The card game Doppelkopf is played with four players. Every player receives 12 of the 48 cards. The 48 cards consist of 26 trump cards and 22 other. A trump poverty is what we call the scenario that a player has less than 4 trump cards. If the cards are dealt randomly, what is the probability that at least one player has a trump poverty?
This looks like it can be solved very easily via the inverse, like so:
Deal every player 4 trump cards, then deal every player 8 more cards.
However we failed to do this without double counting. Can this be done without case distinctions?
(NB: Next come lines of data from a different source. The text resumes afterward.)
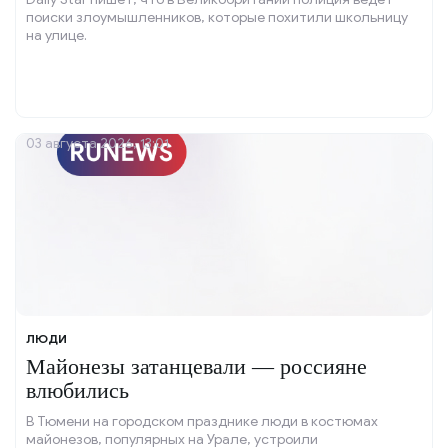
поиски злоумышленников, которые похитили школьницу
на улице.
03 августа 2026, 13:01
ЛЮДИ
Майонезы затанцевали — россияне
влюбились
В Тюмени на городском празднике люди в костюмах
майонезов, популярных на Урале, устроили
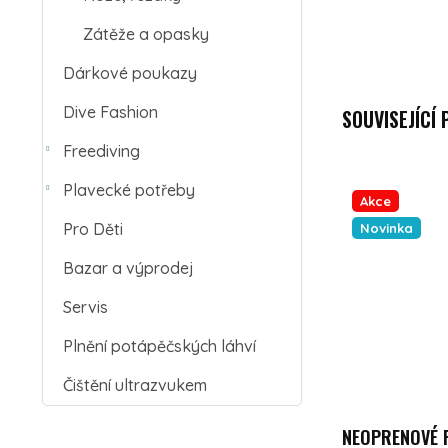
Zátěže a opasky
Dárkové poukazy
Dive Fashion
SOUVISEJÍCÍ
Freediving
Plavecké potřeby
Akce
Pro Děti
Novinka
Bazar a výprodej
Servis
Plnění potápěčských láhví
Čištění ultrazvukem
NEOPRENOVÉ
Outline: Call the players A, B, C, D. Note that we cannot have $3$ trump poor players, since then they would have at most $9$ trumps between them, and $9+12\lt 26$.
(i) Find the probability that A has trump poverty. This should not be difficult.
Now multiply by $4$. This overestimates the required probability, for we have double-counted the situations in which, for example, A and B both have trump poverty.
(ii) Find the probability that A and B have trump poverty, multiply by $\binom{4}{2}$, and subtract from the estimate in (i).
Finding the probability that A and B have trump poverty is a little unpleasant. One way is to divide into cases: A has $0$ trumps, $1$ trump, $2$, $3$. It will take a while but the calculations are routine.
Remark: If one has some programming experience, one can set up a simulation and get reliable estimates.